In a way, it’s been nice to be dog-free and not have to worry about someone having to run home to let him out or feed him and I know my wife appreciates not being woken up well before her alarm goes off by the wet nose or bark of a hungry dog trying to mooch an early breakfast out of her. (Tug learned early that I wasn’t a morning person and that trying to wake me was nigh impossible.)
Always lots of food.
In his last six-to-eight months of life, when even getting up off the floor seemed almost as difficult as climbing the stairs he used to bound up in a leap or two, his only goal in life seemed to be to make us happy. I am convinced now that he solidered on as long as he did because he thought he somehow owed us for rescuing him from the dog pound after the people who had no idea how to care for one dog, let alone two, and couldn’t see how wonderful and smart he was turned him over to the Bucks County SPCA because he was “too difficult.” In the end it was my wife and I who owed him for making us better people.
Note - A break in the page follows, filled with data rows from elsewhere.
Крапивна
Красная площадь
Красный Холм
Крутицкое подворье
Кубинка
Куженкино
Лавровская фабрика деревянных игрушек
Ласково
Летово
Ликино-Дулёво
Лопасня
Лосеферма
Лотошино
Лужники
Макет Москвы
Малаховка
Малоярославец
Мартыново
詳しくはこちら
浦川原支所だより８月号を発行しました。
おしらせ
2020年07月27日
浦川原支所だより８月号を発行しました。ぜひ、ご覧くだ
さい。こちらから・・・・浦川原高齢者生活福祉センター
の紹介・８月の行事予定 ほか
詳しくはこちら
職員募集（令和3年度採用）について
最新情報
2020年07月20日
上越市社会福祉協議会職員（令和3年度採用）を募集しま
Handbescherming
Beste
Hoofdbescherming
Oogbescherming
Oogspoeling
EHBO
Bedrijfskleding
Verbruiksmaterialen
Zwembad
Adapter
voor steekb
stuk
I can’t imagine what my life would have been like over the past decade without my “pal” by my side.
Psychologists have expounded plenty about the nature of the bond between dogs and humans and why we miss them so much when they are gone.
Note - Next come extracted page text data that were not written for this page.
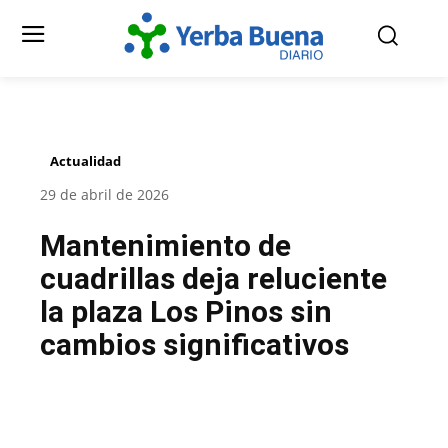
Actualidad
29 de abril de 2026
Mantenimiento de
cuadrillas deja reluciente
la plaza Los Pinos sin
cambios significativos
Facebook
Twitter
Pinterest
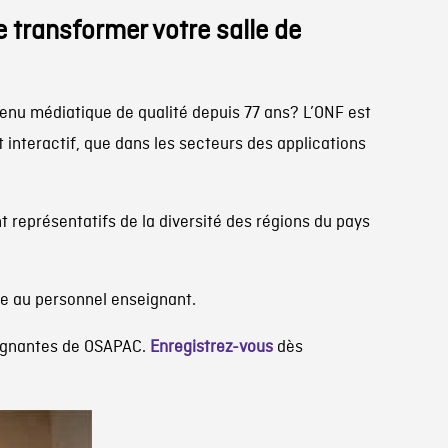
de transformer votre salle de
ntenu médiatique de qualité depuis 77 ans? L’ONF est
 interactif, que dans les secteurs des applications
t représentatifs de la diversité des régions du pays
e au personnel enseignant.
seignantes de OSAPAC.
Enregistrez-vous
dès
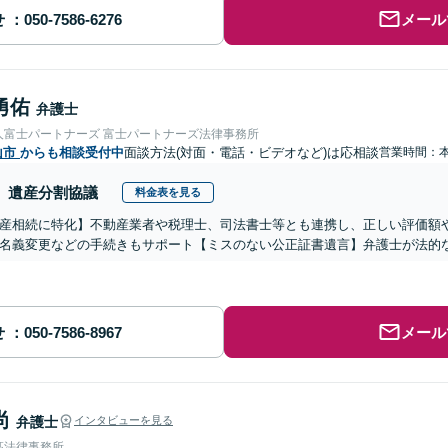
せ
メール
勇佑
弁護士
人富士パートナーズ 富士パートナーズ法律事務所
山市
からも相談受付中
面談方法(対面・電話・ビデオなど)は応相談
営業時間：
遺産分割協議
料金表を見る
産相続に特化】不動産業者や税理士、司法書士等とも連携し、正しい評価額
名義変更などの手続きもサポート【ミスのない公正証書遺言】弁護士が法的
せ
メール
尚
弁護士
インタビューを見る
髙法律事務所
“It appears that dogs have evolved specialized skills for reading human social and communicative behavior,” says Brian Hare, a Harvard shrink explaining the current thinking. He adds that they use this ability to figure out our moods knowing that if they do something that makes us happy they’ll be rewarded with food or attention. We see this behavior as signs our dogs love us while psychologists, like John Archer, from the University of Central Lancashire, sees it as dogs “manipulating human responses,” and becoming “the equivalent of social parasites.”
I think that’s a bit harsh.
Because if Mr. Archer ever had a dog like Tug, he would know dog’s aren’t “social parasites.”
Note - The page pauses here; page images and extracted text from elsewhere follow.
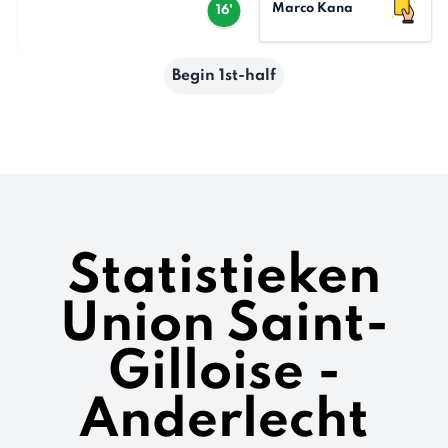
Marco Kana
16'
Begin 1st-half
Statistieken
Union Saint-
Gilloise -
Anderlecht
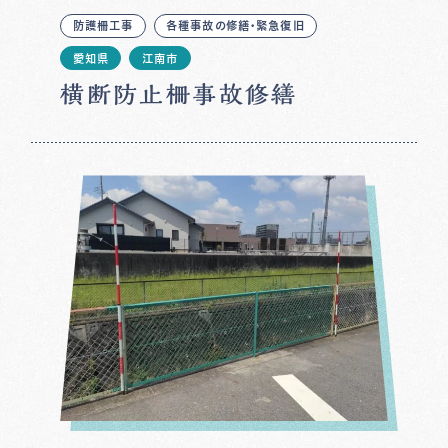
防護柵工事
各種事故の修繕・緊急復旧
愛知県
江南市
横断防止柵事故修繕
Dogs are social creatures and crave companionship, much the way we do. Yes they learn how to manipulate their people, but then again, so do human children. And after seeing the way some children act these days, I’ve been glad I was just a dog-dad.
CLEAN AND HAPPY: Tug sporting a new tie he got after his last bath. |
I also realized that he didn’t have the higher reasoning powers of humans but I firmly believe that dogs understand the concept of love and loyalty. I mean how else do you explain the dog who wouldn’t leave the casket of his fallen Navy SEAL master or the black Lab who refused to leave the side of a canine friend who had been struck and killed by a passing car.
Psychologists would probably just attribute that to “pack instinct,” a vestige of a behavior left over from their wolf ancestors. Call me sentimental, but I think it is more than that just a “trick of evolution.” After all, when you come right down to it, a pack isn’t much different from a family. The same group dynamics apply.
I think that perhaps dogs were made man’s best friend as some sort of divine plan; a way of teaching us to be better people. How to be unselfish, how to be a good friend, a good listener and good confidant. Over the past nine and a quarter years that he graced our home, Tug taught us all those things and more. He taught us that no matter how bad your past was, it is now that really matters. He didn’t let his awful first few years stop from enjoying the time he spent with us. He was simply content to live in the moment taking pleasure in everyday things that we’d probably overlook. I used say his philosophy was “Every so often you need to stop and pee on the roses.”
I am sure that sometime in the future my wife and I will adopt another dog who needs a good home and fall in love with him. We’ll probably learn new things about ourselves from that dog too. But until that day comes, I will continue to remember all Tug’s loveable antics and take to heart the lessons he taught us.